Backup and Data Recovery
Introduction
Backups at SPU
What is Backed Up?
Backups target virtual machines (hereafter VMs) and Distributed File Systems (DFS) stores that are centrally managed by CIS.
- Examples of VMs include Banner, Talisma, PacketFence and AD Domain Controllers. Some of these VMs are deemed as "critical," meaning that they comprise core institutional data systems or integral infrastructure systems; other VMs are not critical but convenient for some level of business operations. Critical and non-critical VMs are backed up differently as detailed below.
- Examples of DFS resources include departmental file shares (aka Matthew) and documents stored by faculty and staff on SPU managed end-user systems - specifically the "My Documents" and "Desktop" folders.
- Banner is backed up on the same schedule as other systems (see VMs above), however additional backups of the Banner database are taken on 10th Day of Fall, Winter, and Spring terms.
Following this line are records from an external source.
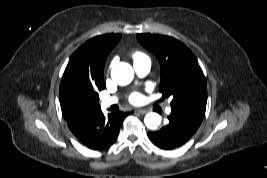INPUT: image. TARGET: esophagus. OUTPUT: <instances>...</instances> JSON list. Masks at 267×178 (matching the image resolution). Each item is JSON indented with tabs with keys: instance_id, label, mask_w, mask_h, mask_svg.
I'll use <instances>...</instances> for the list:
<instances>
[{
	"instance_id": "1",
	"label": "esophagus",
	"mask_w": 267,
	"mask_h": 178,
	"mask_svg": "<svg viewBox=\"0 0 267 178\" xmlns=\"http://www.w3.org/2000/svg\"><path fill=\"white\" fill-rule=\"evenodd\" d=\"M136 112L140 113V114H145L148 111L146 109H137Z\"/></svg>"
}]
</instances>
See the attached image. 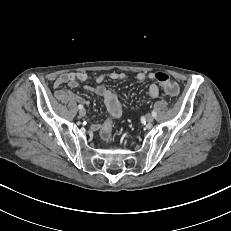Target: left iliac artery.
Returning a JSON list of instances; mask_svg holds the SVG:
<instances>
[{"instance_id": "44dca946", "label": "left iliac artery", "mask_w": 231, "mask_h": 231, "mask_svg": "<svg viewBox=\"0 0 231 231\" xmlns=\"http://www.w3.org/2000/svg\"><path fill=\"white\" fill-rule=\"evenodd\" d=\"M152 116H153V117H156V116H157L156 111H154V110L152 111Z\"/></svg>"}]
</instances>
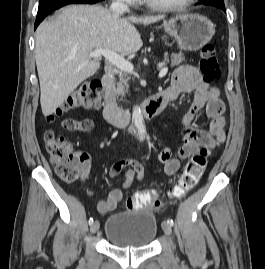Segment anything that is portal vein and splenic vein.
Segmentation results:
<instances>
[{
  "label": "portal vein and splenic vein",
  "instance_id": "obj_1",
  "mask_svg": "<svg viewBox=\"0 0 265 269\" xmlns=\"http://www.w3.org/2000/svg\"><path fill=\"white\" fill-rule=\"evenodd\" d=\"M90 57L97 58V57H105L106 60L111 62L113 65H115L118 69L125 71V72H133L134 66L131 62L125 60L124 57L120 56L119 54L107 50V49H96L92 52H90ZM168 72V68L164 67L160 70L158 77L162 78L164 77Z\"/></svg>",
  "mask_w": 265,
  "mask_h": 269
}]
</instances>
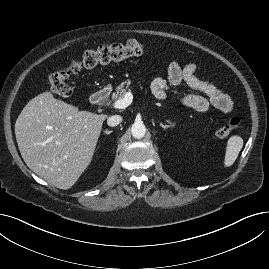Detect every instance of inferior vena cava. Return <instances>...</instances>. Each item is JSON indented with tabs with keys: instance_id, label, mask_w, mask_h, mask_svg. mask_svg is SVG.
Masks as SVG:
<instances>
[{
	"instance_id": "obj_1",
	"label": "inferior vena cava",
	"mask_w": 269,
	"mask_h": 269,
	"mask_svg": "<svg viewBox=\"0 0 269 269\" xmlns=\"http://www.w3.org/2000/svg\"><path fill=\"white\" fill-rule=\"evenodd\" d=\"M122 122V117L120 115H112L107 119V124L110 127H115Z\"/></svg>"
}]
</instances>
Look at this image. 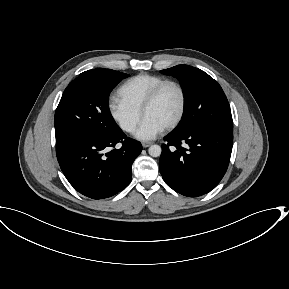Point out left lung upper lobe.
<instances>
[{"mask_svg":"<svg viewBox=\"0 0 289 289\" xmlns=\"http://www.w3.org/2000/svg\"><path fill=\"white\" fill-rule=\"evenodd\" d=\"M160 72L177 78L183 89L185 110L174 131L184 132L202 127L232 133L228 100L221 86L211 76L188 65H177Z\"/></svg>","mask_w":289,"mask_h":289,"instance_id":"left-lung-upper-lobe-1","label":"left lung upper lobe"}]
</instances>
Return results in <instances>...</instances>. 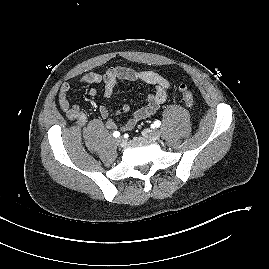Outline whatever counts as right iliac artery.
<instances>
[{
	"mask_svg": "<svg viewBox=\"0 0 269 269\" xmlns=\"http://www.w3.org/2000/svg\"><path fill=\"white\" fill-rule=\"evenodd\" d=\"M113 136H114L115 138H117V137L120 136V133H119L118 131H114Z\"/></svg>",
	"mask_w": 269,
	"mask_h": 269,
	"instance_id": "obj_1",
	"label": "right iliac artery"
}]
</instances>
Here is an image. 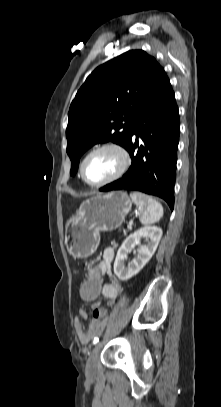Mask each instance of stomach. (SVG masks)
<instances>
[{
	"instance_id": "1",
	"label": "stomach",
	"mask_w": 221,
	"mask_h": 407,
	"mask_svg": "<svg viewBox=\"0 0 221 407\" xmlns=\"http://www.w3.org/2000/svg\"><path fill=\"white\" fill-rule=\"evenodd\" d=\"M132 207L126 192L114 191L82 202L65 228V245L75 258L92 255L100 242V232L121 226Z\"/></svg>"
}]
</instances>
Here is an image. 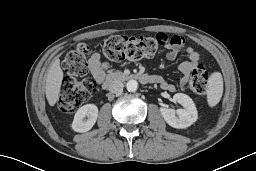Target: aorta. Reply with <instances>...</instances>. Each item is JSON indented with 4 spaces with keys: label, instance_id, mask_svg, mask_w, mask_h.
<instances>
[{
    "label": "aorta",
    "instance_id": "obj_1",
    "mask_svg": "<svg viewBox=\"0 0 256 171\" xmlns=\"http://www.w3.org/2000/svg\"><path fill=\"white\" fill-rule=\"evenodd\" d=\"M126 88L129 92H135L138 89V82L136 80H129L126 83Z\"/></svg>",
    "mask_w": 256,
    "mask_h": 171
}]
</instances>
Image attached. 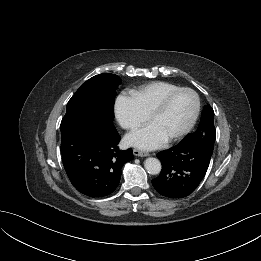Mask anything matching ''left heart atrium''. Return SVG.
<instances>
[{
	"label": "left heart atrium",
	"instance_id": "obj_1",
	"mask_svg": "<svg viewBox=\"0 0 261 261\" xmlns=\"http://www.w3.org/2000/svg\"><path fill=\"white\" fill-rule=\"evenodd\" d=\"M166 140V135L153 123L148 124L126 137V142L129 145L143 150L156 149L162 146Z\"/></svg>",
	"mask_w": 261,
	"mask_h": 261
}]
</instances>
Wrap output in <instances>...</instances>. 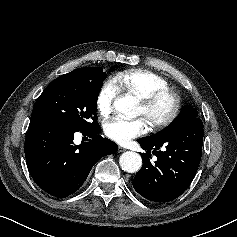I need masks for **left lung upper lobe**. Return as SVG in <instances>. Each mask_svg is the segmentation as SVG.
Here are the masks:
<instances>
[{"label": "left lung upper lobe", "instance_id": "5c2ea615", "mask_svg": "<svg viewBox=\"0 0 237 237\" xmlns=\"http://www.w3.org/2000/svg\"><path fill=\"white\" fill-rule=\"evenodd\" d=\"M197 115L198 112L195 108L191 107L190 105H185L182 108L180 114L175 118V120L171 123L170 126H168L157 134L144 138L149 141H160L165 138H168L172 136L175 132L186 126L190 121L197 118Z\"/></svg>", "mask_w": 237, "mask_h": 237}]
</instances>
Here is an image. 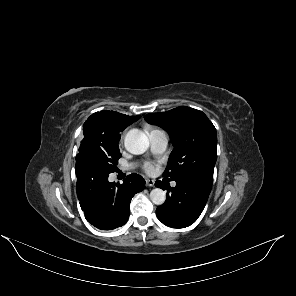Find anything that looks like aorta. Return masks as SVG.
<instances>
[{
	"instance_id": "aorta-1",
	"label": "aorta",
	"mask_w": 296,
	"mask_h": 296,
	"mask_svg": "<svg viewBox=\"0 0 296 296\" xmlns=\"http://www.w3.org/2000/svg\"><path fill=\"white\" fill-rule=\"evenodd\" d=\"M124 145L128 152L139 155L149 147V139L144 132L138 129H131L125 136ZM150 199L155 205H162L166 200V193L160 188L150 192Z\"/></svg>"
}]
</instances>
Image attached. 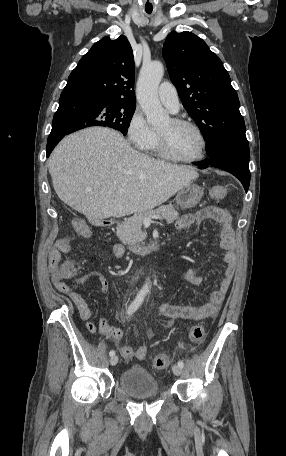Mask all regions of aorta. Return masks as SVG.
I'll list each match as a JSON object with an SVG mask.
<instances>
[{
    "label": "aorta",
    "mask_w": 286,
    "mask_h": 456,
    "mask_svg": "<svg viewBox=\"0 0 286 456\" xmlns=\"http://www.w3.org/2000/svg\"><path fill=\"white\" fill-rule=\"evenodd\" d=\"M164 75L163 64L153 61L144 64L137 82V99L150 125L157 126L169 120V114L162 107L158 98V86ZM151 282L146 279L143 289L149 290Z\"/></svg>",
    "instance_id": "1"
}]
</instances>
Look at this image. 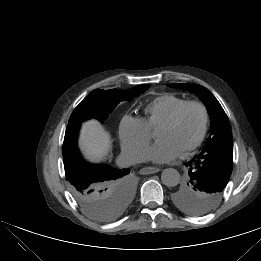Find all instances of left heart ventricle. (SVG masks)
I'll list each match as a JSON object with an SVG mask.
<instances>
[{
	"instance_id": "left-heart-ventricle-1",
	"label": "left heart ventricle",
	"mask_w": 261,
	"mask_h": 261,
	"mask_svg": "<svg viewBox=\"0 0 261 261\" xmlns=\"http://www.w3.org/2000/svg\"><path fill=\"white\" fill-rule=\"evenodd\" d=\"M202 121L201 109L198 106H190L175 125L160 127L156 132V138L157 140H169L181 153L199 135Z\"/></svg>"
}]
</instances>
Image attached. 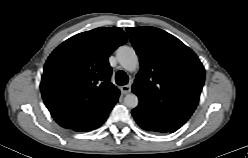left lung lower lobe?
Here are the masks:
<instances>
[{
	"instance_id": "0a47b994",
	"label": "left lung lower lobe",
	"mask_w": 248,
	"mask_h": 158,
	"mask_svg": "<svg viewBox=\"0 0 248 158\" xmlns=\"http://www.w3.org/2000/svg\"><path fill=\"white\" fill-rule=\"evenodd\" d=\"M132 115L138 125L147 131H156V132H171L165 128V126L158 120L147 115L138 108L132 110Z\"/></svg>"
}]
</instances>
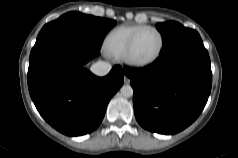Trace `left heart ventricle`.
<instances>
[{"label":"left heart ventricle","instance_id":"left-heart-ventricle-1","mask_svg":"<svg viewBox=\"0 0 238 158\" xmlns=\"http://www.w3.org/2000/svg\"><path fill=\"white\" fill-rule=\"evenodd\" d=\"M159 48V36L155 31L146 30L137 39L133 55L138 60L153 57Z\"/></svg>","mask_w":238,"mask_h":158}]
</instances>
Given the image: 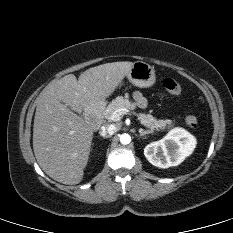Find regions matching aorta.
Returning a JSON list of instances; mask_svg holds the SVG:
<instances>
[{
	"instance_id": "aorta-1",
	"label": "aorta",
	"mask_w": 233,
	"mask_h": 233,
	"mask_svg": "<svg viewBox=\"0 0 233 233\" xmlns=\"http://www.w3.org/2000/svg\"><path fill=\"white\" fill-rule=\"evenodd\" d=\"M120 142L124 145L129 144L131 142V136L126 133L120 135Z\"/></svg>"
}]
</instances>
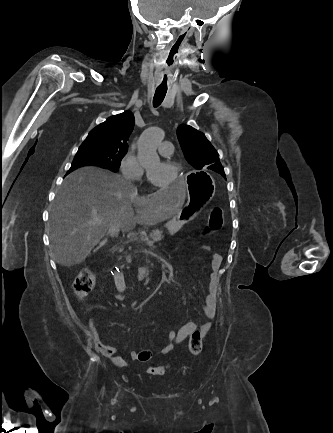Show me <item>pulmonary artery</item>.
Masks as SVG:
<instances>
[{"label": "pulmonary artery", "instance_id": "e3ab8cb5", "mask_svg": "<svg viewBox=\"0 0 333 433\" xmlns=\"http://www.w3.org/2000/svg\"><path fill=\"white\" fill-rule=\"evenodd\" d=\"M158 151L163 156H170L173 153V145L168 141L160 143Z\"/></svg>", "mask_w": 333, "mask_h": 433}]
</instances>
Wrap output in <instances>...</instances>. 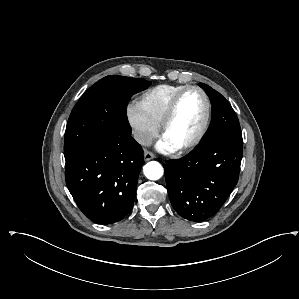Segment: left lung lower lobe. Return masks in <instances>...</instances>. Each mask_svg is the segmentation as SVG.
Returning a JSON list of instances; mask_svg holds the SVG:
<instances>
[{"mask_svg":"<svg viewBox=\"0 0 299 299\" xmlns=\"http://www.w3.org/2000/svg\"><path fill=\"white\" fill-rule=\"evenodd\" d=\"M243 142L218 137L164 166L169 198L176 212L190 221L212 217L229 197L239 177Z\"/></svg>","mask_w":299,"mask_h":299,"instance_id":"obj_1","label":"left lung lower lobe"}]
</instances>
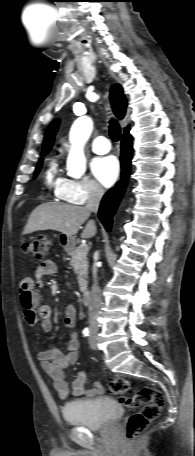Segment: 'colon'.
I'll return each instance as SVG.
<instances>
[{
	"label": "colon",
	"instance_id": "colon-1",
	"mask_svg": "<svg viewBox=\"0 0 195 456\" xmlns=\"http://www.w3.org/2000/svg\"><path fill=\"white\" fill-rule=\"evenodd\" d=\"M52 246L47 236H38L25 242L23 251L36 259L45 258ZM109 388L121 403L130 408L141 407V410L130 416L126 427L128 440H135L148 425L159 416L164 405V394L153 387H143L131 394L130 383L127 378L115 376L109 379Z\"/></svg>",
	"mask_w": 195,
	"mask_h": 456
}]
</instances>
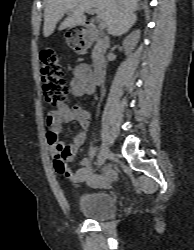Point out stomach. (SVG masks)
<instances>
[{
	"mask_svg": "<svg viewBox=\"0 0 194 250\" xmlns=\"http://www.w3.org/2000/svg\"><path fill=\"white\" fill-rule=\"evenodd\" d=\"M87 34L86 33H84V37L86 36Z\"/></svg>",
	"mask_w": 194,
	"mask_h": 250,
	"instance_id": "obj_1",
	"label": "stomach"
}]
</instances>
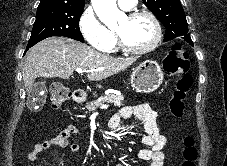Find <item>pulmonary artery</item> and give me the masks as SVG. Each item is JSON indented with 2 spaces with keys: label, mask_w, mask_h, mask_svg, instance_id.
<instances>
[{
  "label": "pulmonary artery",
  "mask_w": 227,
  "mask_h": 166,
  "mask_svg": "<svg viewBox=\"0 0 227 166\" xmlns=\"http://www.w3.org/2000/svg\"><path fill=\"white\" fill-rule=\"evenodd\" d=\"M136 1L137 0H118V4L123 10H130L135 6Z\"/></svg>",
  "instance_id": "1"
}]
</instances>
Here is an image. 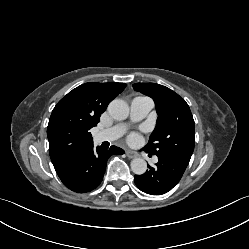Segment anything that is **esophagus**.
Listing matches in <instances>:
<instances>
[{
	"label": "esophagus",
	"mask_w": 249,
	"mask_h": 249,
	"mask_svg": "<svg viewBox=\"0 0 249 249\" xmlns=\"http://www.w3.org/2000/svg\"><path fill=\"white\" fill-rule=\"evenodd\" d=\"M126 155L128 158H135L138 156L137 152L131 150H126Z\"/></svg>",
	"instance_id": "34e87169"
}]
</instances>
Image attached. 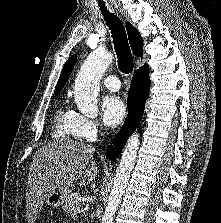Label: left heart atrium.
Instances as JSON below:
<instances>
[{
  "label": "left heart atrium",
  "instance_id": "left-heart-atrium-1",
  "mask_svg": "<svg viewBox=\"0 0 221 223\" xmlns=\"http://www.w3.org/2000/svg\"><path fill=\"white\" fill-rule=\"evenodd\" d=\"M102 119L109 126L119 125L126 115L124 102L115 96L107 97L101 104Z\"/></svg>",
  "mask_w": 221,
  "mask_h": 223
}]
</instances>
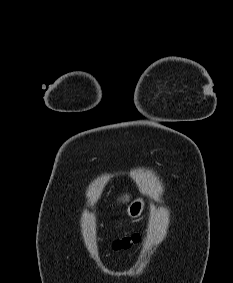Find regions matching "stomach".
Segmentation results:
<instances>
[{
  "label": "stomach",
  "mask_w": 233,
  "mask_h": 283,
  "mask_svg": "<svg viewBox=\"0 0 233 283\" xmlns=\"http://www.w3.org/2000/svg\"><path fill=\"white\" fill-rule=\"evenodd\" d=\"M145 203L143 201V199L139 198L135 201H133L129 206H128V215L131 218H136L138 216H140L143 212Z\"/></svg>",
  "instance_id": "0dacf381"
}]
</instances>
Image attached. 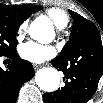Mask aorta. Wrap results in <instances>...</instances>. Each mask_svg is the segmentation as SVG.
Here are the masks:
<instances>
[{"label": "aorta", "instance_id": "obj_1", "mask_svg": "<svg viewBox=\"0 0 103 103\" xmlns=\"http://www.w3.org/2000/svg\"><path fill=\"white\" fill-rule=\"evenodd\" d=\"M44 26L51 27V24L47 18H38L31 25L33 29H37L39 34L43 32ZM35 81L40 89L46 92H53L59 87L60 75L55 68H42L37 71Z\"/></svg>", "mask_w": 103, "mask_h": 103}]
</instances>
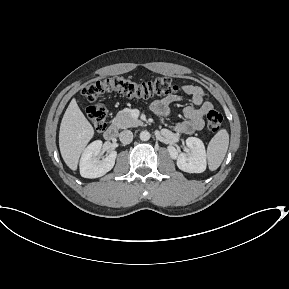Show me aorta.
Here are the masks:
<instances>
[{
    "label": "aorta",
    "instance_id": "aorta-1",
    "mask_svg": "<svg viewBox=\"0 0 289 289\" xmlns=\"http://www.w3.org/2000/svg\"><path fill=\"white\" fill-rule=\"evenodd\" d=\"M150 137H151V135H150V133L148 132V131H142L141 133H140V139L142 140V141H148L149 139H150Z\"/></svg>",
    "mask_w": 289,
    "mask_h": 289
}]
</instances>
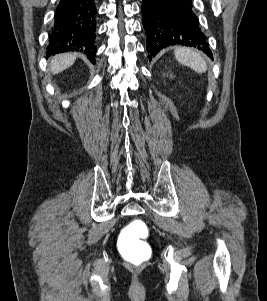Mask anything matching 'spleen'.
<instances>
[{
    "label": "spleen",
    "mask_w": 267,
    "mask_h": 301,
    "mask_svg": "<svg viewBox=\"0 0 267 301\" xmlns=\"http://www.w3.org/2000/svg\"><path fill=\"white\" fill-rule=\"evenodd\" d=\"M174 55L180 64L190 67L197 73H204L207 70V64L203 57L192 49L176 48Z\"/></svg>",
    "instance_id": "spleen-1"
}]
</instances>
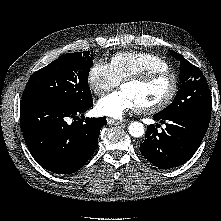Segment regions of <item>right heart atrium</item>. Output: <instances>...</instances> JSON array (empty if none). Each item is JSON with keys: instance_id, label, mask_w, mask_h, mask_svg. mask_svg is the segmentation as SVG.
<instances>
[{"instance_id": "right-heart-atrium-1", "label": "right heart atrium", "mask_w": 221, "mask_h": 221, "mask_svg": "<svg viewBox=\"0 0 221 221\" xmlns=\"http://www.w3.org/2000/svg\"><path fill=\"white\" fill-rule=\"evenodd\" d=\"M87 82L94 94L102 96L120 84L111 65L105 61L92 64L87 74Z\"/></svg>"}]
</instances>
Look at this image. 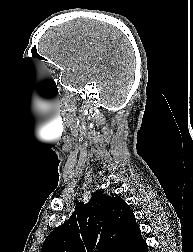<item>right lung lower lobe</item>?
I'll return each mask as SVG.
<instances>
[{"label": "right lung lower lobe", "mask_w": 193, "mask_h": 252, "mask_svg": "<svg viewBox=\"0 0 193 252\" xmlns=\"http://www.w3.org/2000/svg\"><path fill=\"white\" fill-rule=\"evenodd\" d=\"M119 252H148L147 244L141 236L140 229Z\"/></svg>", "instance_id": "98d812e1"}]
</instances>
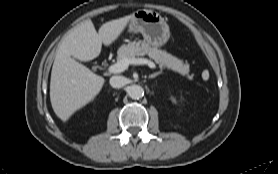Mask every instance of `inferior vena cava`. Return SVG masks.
Segmentation results:
<instances>
[{"instance_id": "inferior-vena-cava-1", "label": "inferior vena cava", "mask_w": 278, "mask_h": 174, "mask_svg": "<svg viewBox=\"0 0 278 174\" xmlns=\"http://www.w3.org/2000/svg\"><path fill=\"white\" fill-rule=\"evenodd\" d=\"M127 79L123 76H112L110 78V85L113 88H121L126 85Z\"/></svg>"}]
</instances>
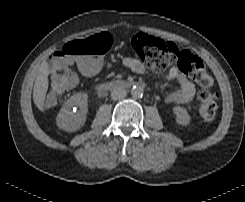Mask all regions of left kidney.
Returning <instances> with one entry per match:
<instances>
[{
  "label": "left kidney",
  "mask_w": 245,
  "mask_h": 202,
  "mask_svg": "<svg viewBox=\"0 0 245 202\" xmlns=\"http://www.w3.org/2000/svg\"><path fill=\"white\" fill-rule=\"evenodd\" d=\"M174 114L176 115V122L179 125H188L190 122V116L184 107L176 106L173 108Z\"/></svg>",
  "instance_id": "left-kidney-1"
}]
</instances>
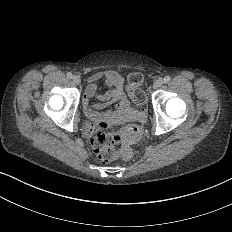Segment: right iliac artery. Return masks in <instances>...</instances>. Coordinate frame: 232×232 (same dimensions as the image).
<instances>
[{"label":"right iliac artery","mask_w":232,"mask_h":232,"mask_svg":"<svg viewBox=\"0 0 232 232\" xmlns=\"http://www.w3.org/2000/svg\"><path fill=\"white\" fill-rule=\"evenodd\" d=\"M67 77H68V78H72V73H71V72H68V73H67Z\"/></svg>","instance_id":"right-iliac-artery-1"}]
</instances>
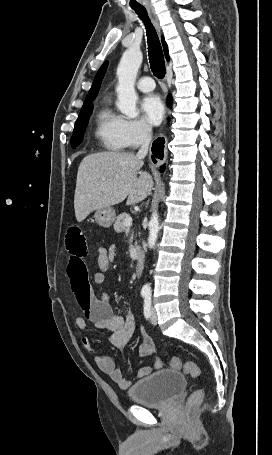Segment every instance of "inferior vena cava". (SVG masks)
Masks as SVG:
<instances>
[{"mask_svg":"<svg viewBox=\"0 0 272 455\" xmlns=\"http://www.w3.org/2000/svg\"><path fill=\"white\" fill-rule=\"evenodd\" d=\"M151 139L152 128L146 125L142 134L141 147L136 155L138 158H144L147 155Z\"/></svg>","mask_w":272,"mask_h":455,"instance_id":"obj_1","label":"inferior vena cava"}]
</instances>
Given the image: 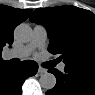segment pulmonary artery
<instances>
[{"label": "pulmonary artery", "instance_id": "e3ab8cb5", "mask_svg": "<svg viewBox=\"0 0 95 95\" xmlns=\"http://www.w3.org/2000/svg\"><path fill=\"white\" fill-rule=\"evenodd\" d=\"M47 37H48L47 29L42 25H36L33 28L32 38L30 42L21 48L12 49L6 52L5 56L7 58L25 59L31 54L34 48L42 46L47 40ZM64 68H65V63L62 62L59 65V69L63 70Z\"/></svg>", "mask_w": 95, "mask_h": 95}]
</instances>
These backups are retained for 7 years to preserve academic and financial records and history.
- It is important to note here that certain elements of the institutional record are not stored on campus, but rather are hosted off-site in cloud-based service facilities. Examples of these include O365 (email, SharePoint, etc) and Canvas (on line learning system). These systems are not backed up by CIS beyond what the hosting service provides.
WHERE are data backed up?
Our backup strategy first calls for geographically separate locations on redundant hardware platforms housed on-campus. These local backups ensure fast and economical data recover-ability in the event of limited casualties that affect either the building/room or hardware platform on which the primary data source resides. Local backup of VMs and copies of DFS stores are maintained on campus in a separate building from their production server location. In this manner, if a problem occurs on the primary data host, recovery of affected systems may be done most economically and expediently in-house.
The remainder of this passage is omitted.